About this exercise:
Work out how many lines in the data hold the word "tous", and reply with that number only.

-------- Source material

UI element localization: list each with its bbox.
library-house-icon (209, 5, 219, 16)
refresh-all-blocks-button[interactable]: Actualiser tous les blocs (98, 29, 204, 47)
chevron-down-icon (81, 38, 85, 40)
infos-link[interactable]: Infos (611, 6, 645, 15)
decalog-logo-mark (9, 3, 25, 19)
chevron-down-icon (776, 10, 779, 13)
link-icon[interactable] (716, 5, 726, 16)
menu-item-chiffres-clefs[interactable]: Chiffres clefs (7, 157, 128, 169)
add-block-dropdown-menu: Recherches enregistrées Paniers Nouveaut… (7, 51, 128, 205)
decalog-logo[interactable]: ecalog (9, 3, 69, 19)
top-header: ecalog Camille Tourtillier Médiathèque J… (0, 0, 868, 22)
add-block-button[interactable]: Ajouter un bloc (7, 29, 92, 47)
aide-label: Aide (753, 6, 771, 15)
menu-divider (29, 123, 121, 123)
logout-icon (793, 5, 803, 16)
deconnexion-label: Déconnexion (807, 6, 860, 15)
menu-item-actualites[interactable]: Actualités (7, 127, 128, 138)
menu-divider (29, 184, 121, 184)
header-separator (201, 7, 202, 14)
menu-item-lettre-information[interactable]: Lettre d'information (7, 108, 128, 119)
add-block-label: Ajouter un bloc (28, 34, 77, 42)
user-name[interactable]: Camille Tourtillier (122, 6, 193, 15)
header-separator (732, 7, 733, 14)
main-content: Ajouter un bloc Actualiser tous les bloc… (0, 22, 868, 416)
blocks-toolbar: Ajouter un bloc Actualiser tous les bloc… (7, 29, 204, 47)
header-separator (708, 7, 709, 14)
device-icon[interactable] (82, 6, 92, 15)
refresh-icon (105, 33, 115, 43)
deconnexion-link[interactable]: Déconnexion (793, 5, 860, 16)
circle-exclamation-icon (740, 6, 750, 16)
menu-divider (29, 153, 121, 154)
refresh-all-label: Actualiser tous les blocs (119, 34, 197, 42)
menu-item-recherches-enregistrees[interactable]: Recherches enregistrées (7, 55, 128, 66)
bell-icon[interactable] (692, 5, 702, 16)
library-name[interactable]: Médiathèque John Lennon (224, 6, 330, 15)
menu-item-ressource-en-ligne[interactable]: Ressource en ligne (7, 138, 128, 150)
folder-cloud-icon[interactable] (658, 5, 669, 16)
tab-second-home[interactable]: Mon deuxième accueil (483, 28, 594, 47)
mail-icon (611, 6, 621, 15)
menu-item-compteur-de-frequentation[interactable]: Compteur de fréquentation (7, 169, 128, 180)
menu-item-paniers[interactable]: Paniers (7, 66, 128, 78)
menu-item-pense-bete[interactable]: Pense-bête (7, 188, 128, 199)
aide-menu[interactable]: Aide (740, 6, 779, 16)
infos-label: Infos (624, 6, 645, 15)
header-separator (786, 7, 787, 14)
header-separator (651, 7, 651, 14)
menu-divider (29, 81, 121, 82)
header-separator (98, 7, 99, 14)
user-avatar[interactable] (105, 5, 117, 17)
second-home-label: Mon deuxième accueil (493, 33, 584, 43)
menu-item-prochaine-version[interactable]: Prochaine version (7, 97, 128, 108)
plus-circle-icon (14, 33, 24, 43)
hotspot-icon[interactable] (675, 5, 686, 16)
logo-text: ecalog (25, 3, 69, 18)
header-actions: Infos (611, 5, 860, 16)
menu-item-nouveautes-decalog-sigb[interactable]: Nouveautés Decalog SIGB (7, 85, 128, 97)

----------------

Answer below:
4